(Stored data entries)
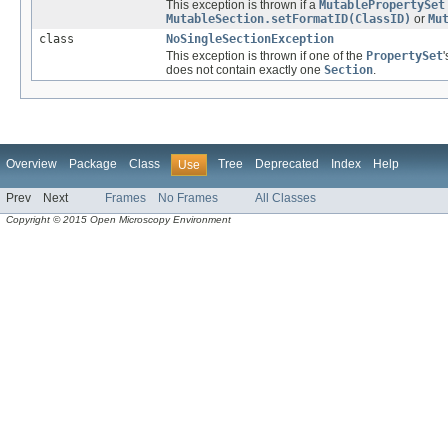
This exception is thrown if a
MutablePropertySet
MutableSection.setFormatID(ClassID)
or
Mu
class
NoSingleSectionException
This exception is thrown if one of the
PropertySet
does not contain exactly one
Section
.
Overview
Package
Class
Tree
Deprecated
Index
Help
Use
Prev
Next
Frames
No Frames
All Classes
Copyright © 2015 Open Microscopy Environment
---
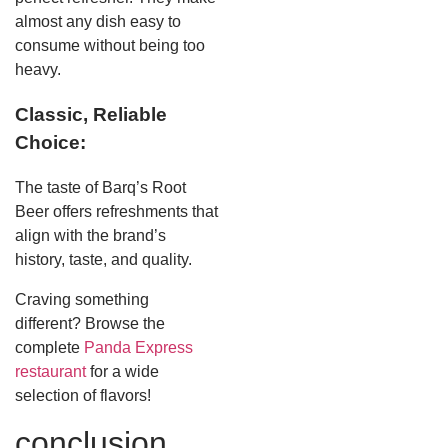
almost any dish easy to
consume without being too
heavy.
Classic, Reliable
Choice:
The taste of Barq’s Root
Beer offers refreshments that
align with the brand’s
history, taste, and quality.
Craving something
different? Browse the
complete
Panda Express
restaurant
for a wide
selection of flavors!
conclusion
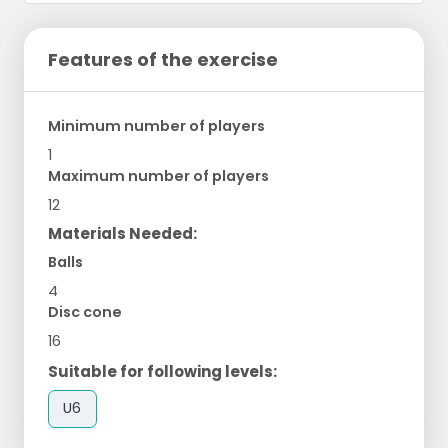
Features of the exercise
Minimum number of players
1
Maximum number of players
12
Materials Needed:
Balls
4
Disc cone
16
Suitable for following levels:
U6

* Problem to work on *
Return all lines above that mention the word "taste".

* Response *
The taste of Barq’s Root
history, taste, and quality.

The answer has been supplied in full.